A culture that either rests on winning, is disrupted by loss, or forged in the fire of both. Winning is easy - for everyone. You get to celebrate, you aren't exhausted by cheers that seem in vain, and your finger gladly points in the air on beat with the school song. Where there is a win, there is tangible energy in the air, and it plows forward into the next game, full steam ahead—but losing? Losing is not for the faint of heart.
At some point in my AP English career during high school, we were given the task of finding X number of poems and annotating them. I, by sheer lack of preparation and certain procrastination, came across a poem titled "Carry On" authored by Robert William Service. This poem is forever engrained in my brain.
Here reads the first half of the poem:
"It's easy to fight when everything's right, and you're mad with the thrill and the glory; it's easy to cheer when victory's near, and wallow in fields that are gory. It's a different song when everything's wrong, when you're feeling infernally mortal; when it's ten against one, and hope there is none, buck up, little soldier, and chortle: Carry on! Carry on! There isn't much punch in your blow. You're glaring and staring and hitting out blind; you're muddy and bloody, but never you mind. Carry on! Carry on! You haven't the ghost of a show. It's looking like death, but while you've a breath, Carry on, my son! Carry on! And so in the strife of the battle of life it's easy to fight when you're winning; it's easy to slave, and starve and be brave, when the dawn of success is beginning. But the man who can meet despair and defeat with a cheer, there's the man of God's choosing; the man who can fight to Heaven's own height is the man who can fight when he's losing."

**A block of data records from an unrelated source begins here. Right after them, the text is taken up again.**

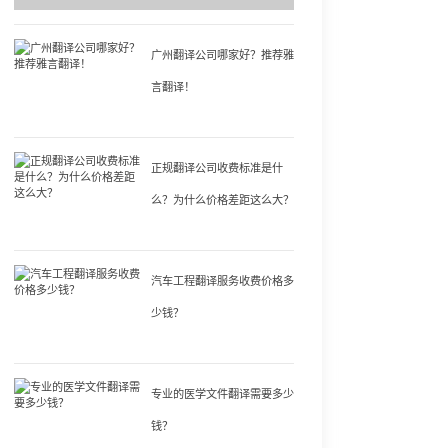
广州翻译公司哪家好？推荐雅
言翻译！
正规翻译公司收费标准是什
么？为什么价格差距这么大？
汽车工程翻译服务收费价格多
少钱？
专业的医学文件翻译需要多少
钱？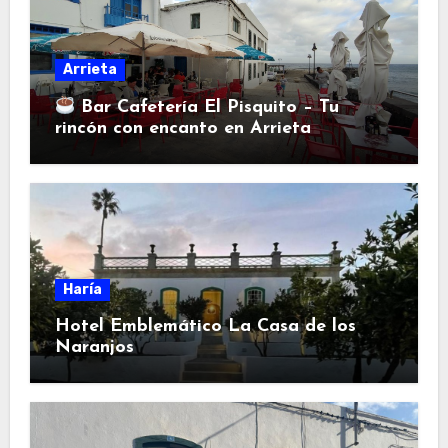
Arrieta
Bar Cafetería El Pisquito – Tu
rincón con encanto en Arrieta
Haría
Hotel Emblemático La Casa de los
Naranjos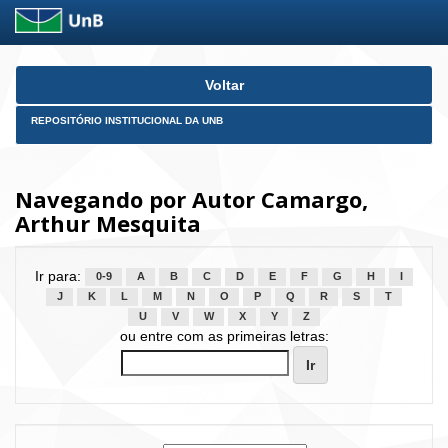
Skip
Voltar
navigation
REPOSITÓRIO INSTITUCIONAL DA UNB
Navegando por Autor Camargo,
Arthur Mesquita
Ir para:
0-9
A
B
C
D
E
F
G
H
I
J
K
L
M
N
O
P
Q
R
S
T
U
V
W
X
Y
Z
ou entre com as primeiras letras: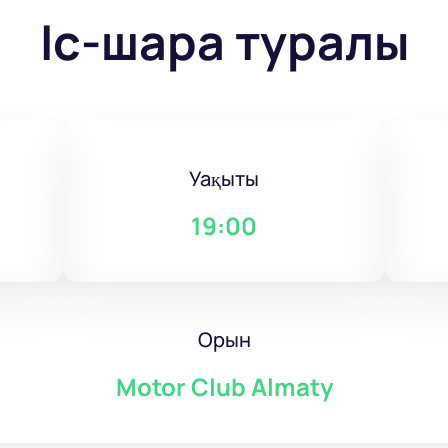
Іс-шара туралы
Уақыты
19:00
Орын
Motor Club Almaty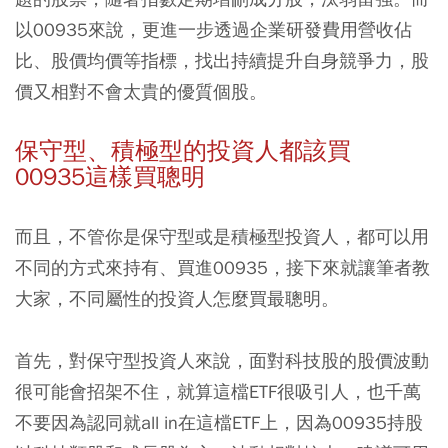
以00935來說，更進一步透過企業研發費用營收佔
比、股價均價等指標，找出持續提升自身競爭力，股
價又相對不會太貴的優質個股。
保守型、積極型的投資人都該買
00935這樣買聰明
而且，不管你是保守型或是積極型投資人，都可以用
不同的方式來持有、買進00935，接下來就讓筆者教
大家，不同屬性的投資人怎麼買最聰明。
首先，對保守型投資人來說，面對科技股的股價波動
很可能會招架不住，就算這檔ETF很吸引人，也千萬
不要因為認同就all in在這檔ETF上，因為00935持股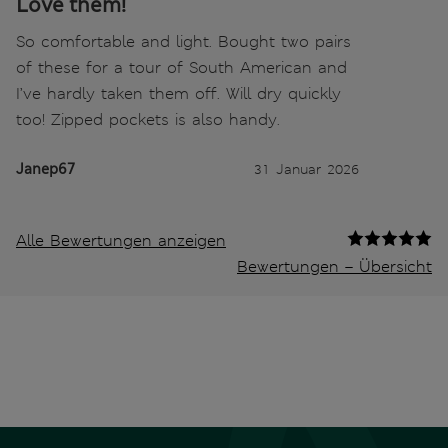
Love them!
So comfortable and light. Bought two pairs
of these for a tour of South American and
I’ve hardly taken them off. Will dry quickly
too! Zipped pockets is also handy.
Janep67
31 Januar 2026
Alle Bewertungen anzeigen
Bewertungen – Übersicht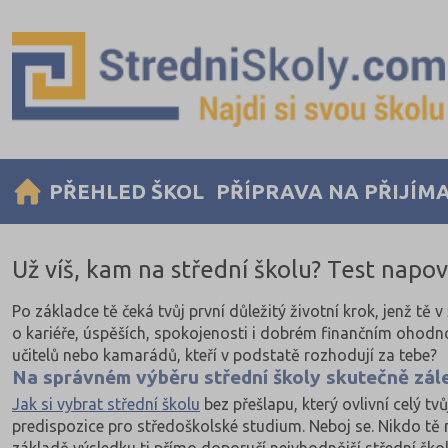
PŘEHLED ŠKOL
PŘÍPRAVA NA PŘIJÍM
Už víš, kam na střední školu? Test napov
Po základce tě čeká tvůj první důležitý životní krok, jenž
o kariéře, úspěších, spokojenosti i dobrém finančním ohodnoce
učitelů nebo kamarádů, kteří v podstatě rozhodují za tebe?
Na správném výběru střední školy skutečně zál
Jak si vybrat střední školu
bez přešlapu, který ovlivní celý tvů
predispozice pro středoškolské studium. Neboj se. Nikdo tě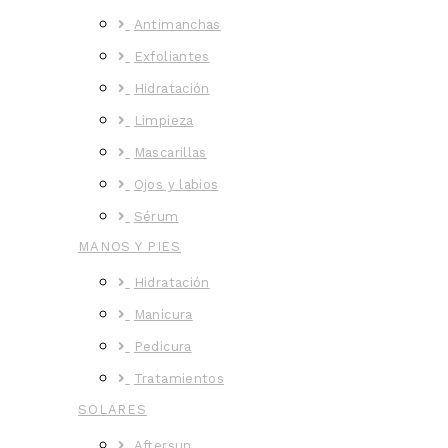
Antimanchas
Exfoliantes
Hidratación
Limpieza
Mascarillas
Ojos y labios
Sérum
MANOS Y PIES
Hidratación
Manicura
Pedicura
Tratamientos
SOLARES
Aftersun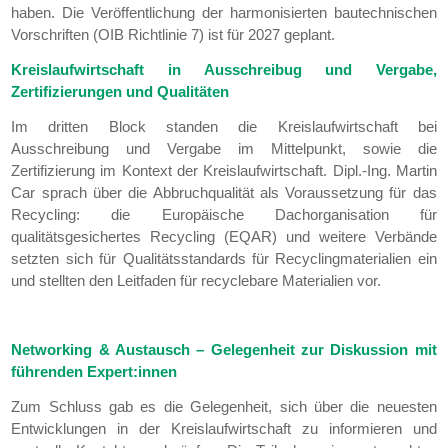
haben. Die Veröffentlichung der harmonisierten bautechnischen
Vorschriften (OIB Richtlinie 7) ist für 2027 geplant.
Kreislaufwirtschaft in Ausschreibug und Vergabe,
Zertifizierungen und Qualitäten
Im dritten Block standen die Kreislaufwirtschaft bei
Ausschreibung und Vergabe im Mittelpunkt, sowie die
Zertifizierung im Kontext der Kreislaufwirtschaft. Dipl.-Ing. Martin
Car sprach über die Abbruchqualität als Voraussetzung für das
Recycling: die Europäische Dachorganisation für
qualitätsgesichertes Recycling (EQAR) und weitere Verbände
setzten sich für Qualitätsstandards für Recyclingmaterialien ein
und stellten den Leitfaden für recyclebare Materialien vor.
Networking & Austausch – Gelegenheit zur Diskussion mit
führenden Expert:innen
Zum Schluss gab es die Gelegenheit, sich über die neuesten
Entwicklungen in der Kreislaufwirtschaft zu informieren und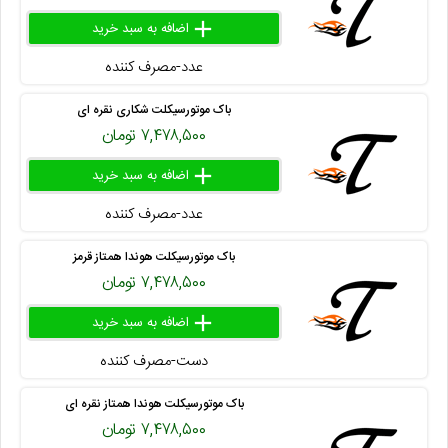
add
delete
remove
عدد-مصرف کننده
۴۱۶ ۲۴۱ ۱۴
باک موتورسیکلت شکاری نقره ای
۷,۴۷۸,۵۰۰ تومان
add
delete
remove
عدد-مصرف کننده
۴۱۶ ۲۴۱ ۱۰
باک موتورسیکلت هوندا همتاز قرمز
۷,۴۷۸,۵۰۰ تومان
add
delete
remove
دست-مصرف کننده
۴۱۶ ۲۴۱ ۱۱
باک موتورسیکلت هوندا همتاز نقره ای
۷,۴۷۸,۵۰۰ تومان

As much as I, and probably everyone else, would love to win, there's something to be figured out in the losses as well. Football isn't really just about football, is it. It's about this incredible vehicle that allows young men to be shaped and molded by seasons under fatherly coaching staff, by the weight of victory and defeat, and by a brotherhood that hopefully transcends matching jerseys. A winning culture is actually one that can say, even though we lost, we carry on - even though we lost, we grow. I believe this too applies to life. Robert Service does such a beautiful job of pointing out our human tendencies - to ring and clang the bell when we're winning and doing fine, and to totally fold and buckle when we're not. And yet, even so, exists an alternative - the capacity for mental toughness, for perseverance, because even amid losing there is ground to be made. Whether we are trying to crawl out of debt, scrape ourselves out of addiction, struggling in relationships, fighting for our family, facing rejection after rejection, despairing at loss(es) or simply cannot catch a break - there is an art form to "losing" well.
Sometimes losing widens the lens through which we see the world, strengthens us where winning possibly could not, and offers an invitation to: Carry On! So, whether a win or loss is chalked on the board, it's never really just about football, is it?